SPARS: Self-Play Adversarial Reinforcement Learning for Segmentation of Liver Tumours

Abstract

Accurate tumour segmentation is vital for various targeted diagnostic and therapeutic procedures for cancer, e.g., planning biopsies or tumour ablations. Manual delineation is extremely labour-intensive, requiring substantial expert time. Fully-supervised machine learning models aim to automate such localisation tasks, but require a large number of costly and often subjective 3D voxel-level labels for training. The high-variance and subjectivity in such labels impacts model generalisability, even when large datasets are available. Histopathology labels may offer more objective labels but the infeasibility of acquiring pixel-level annotations to develop tumour localisation methods based on histology remains challenging in-vivo.

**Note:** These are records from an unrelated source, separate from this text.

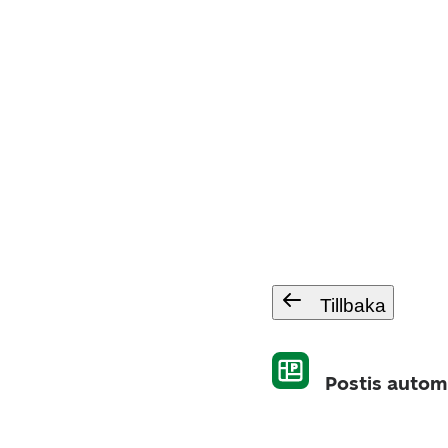
Tillbaka
Postis automa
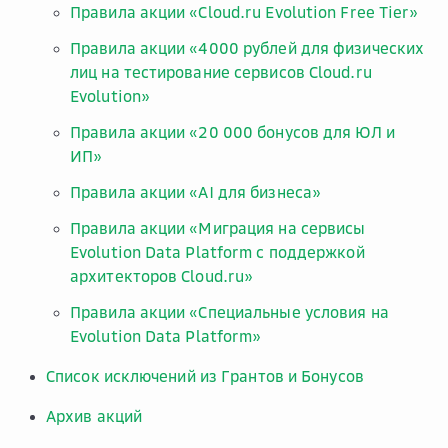
Правила акции «Cloud.ru Evolution Free Tier»
Правила акции «4000 рублей для физических
лиц на тестирование сервисов Cloud.ru
Evolution»
Правила акции «20 000 бонусов для ЮЛ и
ИП»
Правила акции «AI для бизнеса»
Правила акции «Миграция на сервисы
Evolution Data Platform с поддержкой
архитекторов Cloud.ru»
Правила акции «Специальные условия на
Evolution Data Platform»
Список исключений из Грантов и Бонусов
Архив акций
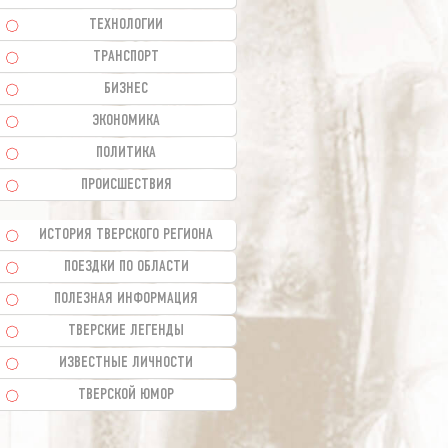
ТЕХНОЛОГИИ
ТРАНСПОРТ
БИЗНЕС
ЭКОНОМИКА
ПОЛИТИКА
ПРОИСШЕСТВИЯ
ИСТОРИЯ ТВЕРСКОГО РЕГИОНА
ПОЕЗДКИ ПО ОБЛАСТИ
ПОЛЕЗНАЯ ИНФОРМАЦИЯ
ТВЕРСКИЕ ЛЕГЕНДЫ
ИЗВЕСТНЫЕ ЛИЧНОСТИ
ТВЕРСКОЙ ЮМОР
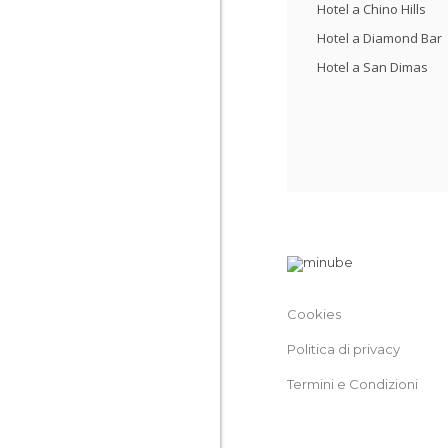
Hotel a Chino Hills
Hotel a Diamond Bar
Hotel a San Dimas
Cookies
Politica di privacy
Termini e Condizioni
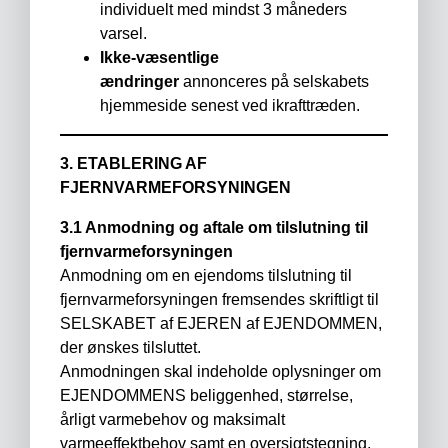
individuelt med mindst 3 måneders
varsel.
Ikke-væsentlige
ændringer
annonceres på selskabets
hjemmeside senest ved ikrafttræden.
3. ETABLERING AF
FJERNVARMEFORSYNINGEN
3.1 Anmodning og aftale om tilslutning til
fjernvarmeforsyningen
Anmodning om en ejendoms tilslutning til
fjernvarmeforsyningen fremsendes skriftligt til
SELSKABET af EJEREN af EJENDOMMEN,
der ønskes tilsluttet.
Anmodningen skal indeholde oplysninger om
EJENDOMMENS beliggenhed, størrelse,
årligt varmebehov og maksimalt
varmeeffektbehov samt en oversigtstegning,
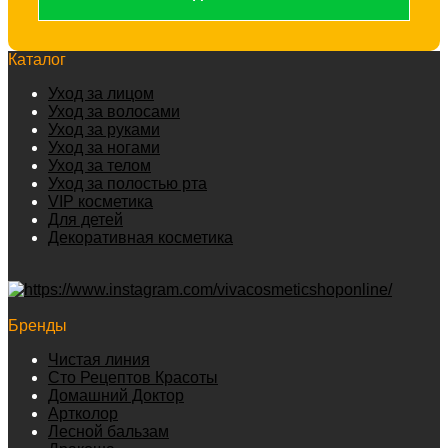
Каталог
Уход за лицом
Уход за волосами
Уход за руками
Уход за ногами
Уход за телом
Уход за полостью рта
VIP косметика
Для детей
Декоративная косметика
Бренды
Чистая линия
Сто Рецептов Красоты
Домашний Доктор
Артколор
Лесной бальзам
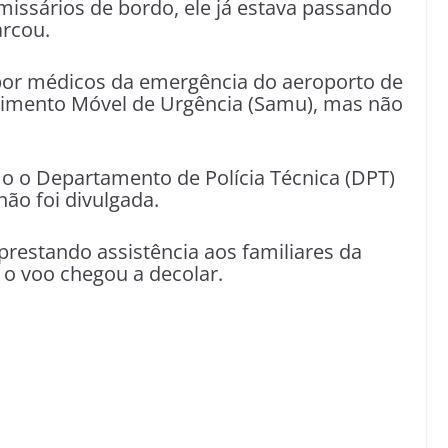
issários de bordo, ele já estava passando
arcou.
or médicos da emergência do aeroporto de
dimento Móvel de Urgência (Samu), mas não
 o o Departamento de Polícia Técnica (DPT)
não foi divulgada.
prestando assistência aos familiares da
 o voo chegou a decolar.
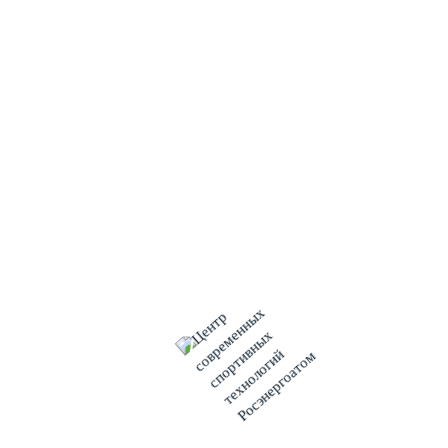
дизайн-проекту. Она оснащена современным
аудиовизуальным оборудованием, удобными креслами-
реклайнерами. С помощью интеллектуальной системы света
и специально подобранного видео и аудио ряда создается
особая атмосфера. В ходе сеанса релаксации работники
КАЭС могут не только отдохнуть, но и научиться приемам
снятия эмоционального и мышечного напряжения.
Для индивидуальной работы в помещении установлено
специальное кресло «нулевой гравитации», сеансы на
котором позволяют снизить уровень тревоги, хронического
и острого стресса, нормализовать сон, повысить показатели
внимания и эффективность переработки информации.
После сеанса каждый работник может оценить
эффективность пройденного занятия, проанализировав
вместе с психологом динамику таких показателей, как
индекс напряженности, уровень функционального состояния
организма, биологический возраст.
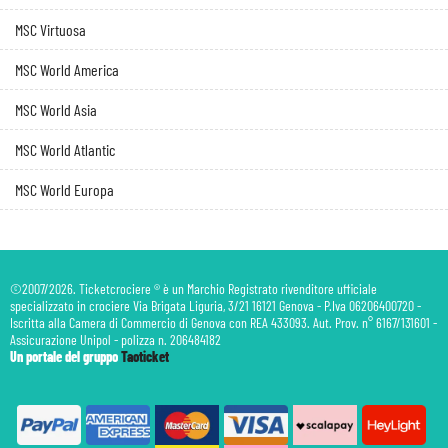
MSC Virtuosa
MSC World America
MSC World Asia
MSC World Atlantic
MSC World Europa
©2007/2026. Ticketcrociere ® è un Marchio Registrato rivenditore ufficiale
specializzato in crociere Via Brigata Liguria, 3/21 16121 Genova - P.Iva 06206400720 -
Iscritta alla Camera di Commercio di Genova con REA 433093. Aut. Prov. n° 6167/131601 -
Assicurazione Unipol - polizza n. 206484182
Un portale del gruppo
Taoticket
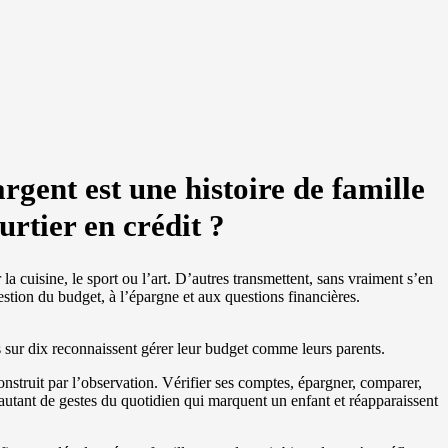
rgent est une histoire de famille
urtier en crédit ?
la cuisine, le sport ou l’art. D’autres transmettent, sans vraiment s’en
gestion du budget, à l’épargne et aux questions financières.
s sur dix reconnaissent gérer leur budget comme leurs parents.
construit par l’observation. Vérifier ses comptes, épargner, comparer,
autant de gestes du quotidien qui marquent un enfant et réapparaissent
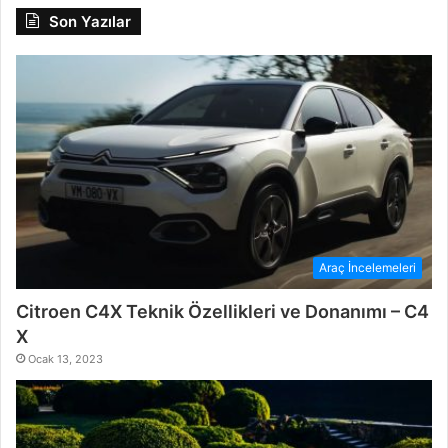
Son Yazılar
Araç İncelemeleri
Citroen C4X Teknik Özellikleri ve Donanımı – C4
X
Ocak 13, 2023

In this work, we propose a novel weakly-supervised semantic segmentation framework called SPARS (Self-Play Adversarial Reinforcement Learning for Segmentation), which utilises an object presence classifier, trained on a small number of image-level binary cancer presence labels, to localise cancerous regions on CT scans. Such binary labels of patient-level cancer presence can be sourced more feasibly from biopsies and histopathology reports, enabling a more objective cancer localisation on medical images. Evaluating with real patient data, we observed that SPARS yielded a mean dice score of 77.3 9.4, which outperformed other weakly-supervised methods by large margins. This performance was comparable with recent fully-supervised methods that require voxel-level annotations. Our results demonstrate the potential of using SPARS to reduce the need for extensive human-annotated labels to detect cancer in real-world healthcare settings.